» **Exercise data**
* * * *

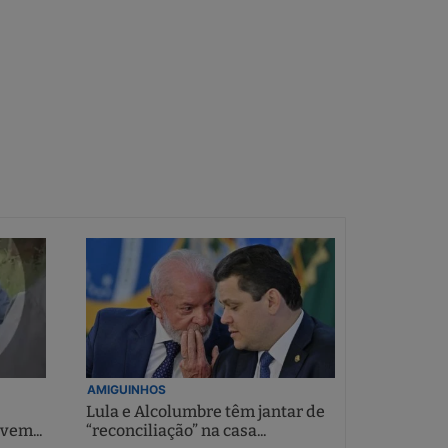
AMIGUINHOS
Lula e Alcolumbre têm jantar de
vem...
“reconciliação” na casa...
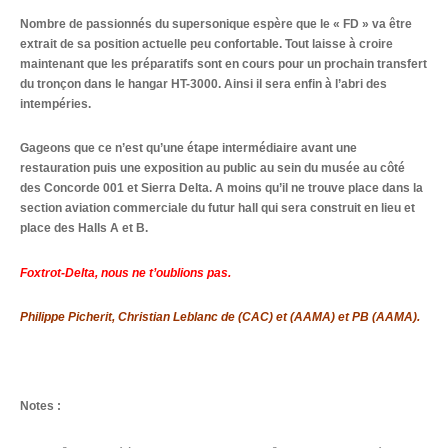
Nombre de passionnés du supersonique espère que le « FD » va être
extrait de sa position actuelle peu confortable. Tout laisse à croire
maintenant que les préparatifs sont en cours pour un prochain transfert
du tronçon dans le hangar HT-3000. Ainsi il sera enfin à l’abri des
intempéries.
Gageons que ce n’est qu’une étape intermédiaire avant une
restauration puis une exposition au public au sein du musée au côté
des Concorde 001 et Sierra Delta. A moins qu’il ne trouve place dans la
section aviation commerciale du futur hall qui sera construit en lieu et
place des Halls A et B.
Foxtrot-Delta, nous ne t’oublions pas.
Philippe Picherit, Christian Leblanc de (CAC) et (AAMA) et PB (AAMA).
Notes :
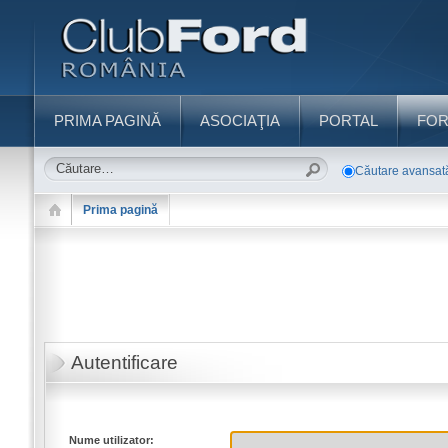
PRIMA PAGINĂ
ASOCIAŢIA
PORTAL
FO
Căutare avansat
Prima pagină
Autentificare
Nume utilizator:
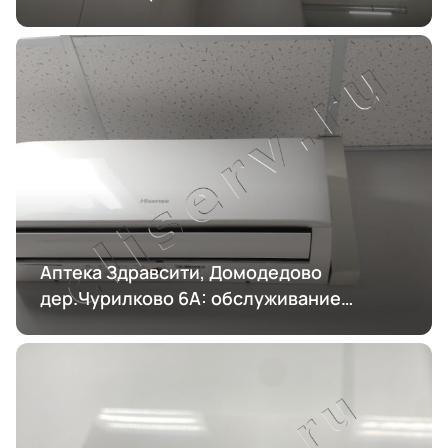
Аптека Здравсити, Домодедово
дер.Чурилково 6А: обслуживание
кондиционирования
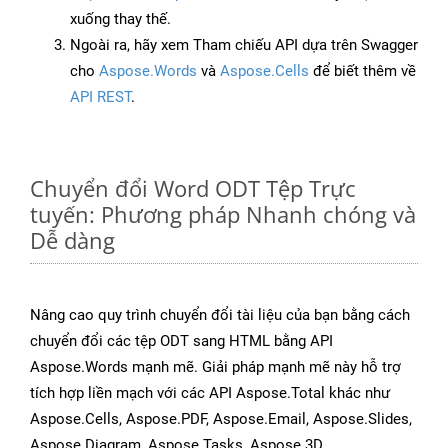
xuống thay thế.
Ngoài ra, hãy xem Tham chiếu API dựa trên Swagger
cho
Aspose.Words
và
Aspose.Cells
để biết thêm về
API REST
.
Chuyển đổi Word ODT Tệp Trực
tuyến: Phương pháp Nhanh chóng và
Dễ dàng
Nâng cao quy trình chuyển đổi tài liệu của bạn bằng cách
chuyển đổi các tệp ODT sang HTML bằng API
Aspose.Words mạnh mẽ. Giải pháp mạnh mẽ này hỗ trợ
tích hợp liền mạch với các API Aspose.Total khác như
Aspose.Cells, Aspose.PDF, Aspose.Email, Aspose.Slides,
Aspose.Diagram, Aspose.Tasks, Aspose.3D,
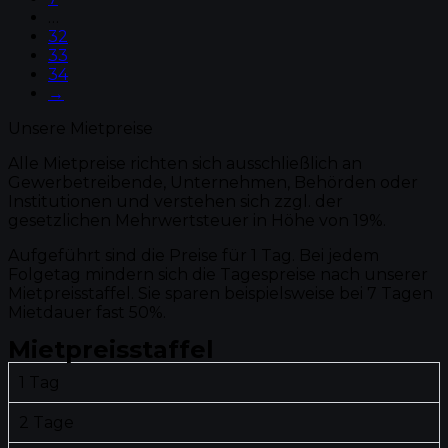
…
32
33
34
→
Unsere Mietpreise
Alle Mietpreise richten sich ausschließlich an
Gewerbetreibende, Unternehmen, Behörden oder
Institutionen und verstehen sich zzgl. der
gesetzlichen Mehrwertsteuer in Höhe von 19%.
Aufgeführt sind die Preise für 1 Tag. Bei jedem
Folgetag mindern sich die Tagespreise nach unserer
Mietpreisstaffel. Sie sparen beispielsweise bei 7 Tagen
Mietdauer fast 50%.
Mietpreisstaffel
1 Tag
2 Tage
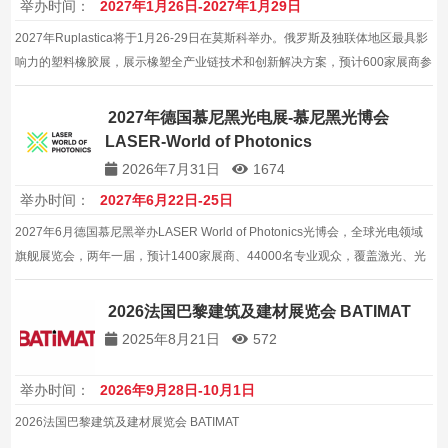
举办时间：
2027年1月26日-2027年1月29日
2027年Ruplastica将于1月26-29日在莫斯科举办。俄罗斯及独联体地区最具影
响力的塑料橡胶展，展示橡塑全产业链技术和创新解决方案，预计600家展商参
与展出，展览面积40000平方米。
2027年德国慕尼黑光电展-慕尼黑光博会
LASER-World of Photonics
2026年7月31日
1674
举办时间：
2027年6月22日-25日
2027年6月德国慕尼黑举办LASER World of Photonics光博会，全球光电领域
旗舰展览会，两年一届，预计1400家展商、44000名专业观众，覆盖激光、光
学元件与量子技术，是光电企业拓展欧洲市场与技术创新展示的核心舞台，值
得企业重点参与。
2026法国巴黎建筑及建材展览会 BATIMAT
2025年8月21日
572
举办时间：
2026年9月28日-10月1日
2026法国巴黎建筑及建材展览会 BATIMAT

* * * *

» **Task to carry out**
In the records above, some lines may contain the word "sich"; copy every one of them.

» **Reply to the exercise**
Alle Mietpreise richten sich ausschließlich an
Institutionen und verstehen sich zzgl. der
Folgetag mindern sich die Tagespreise nach unserer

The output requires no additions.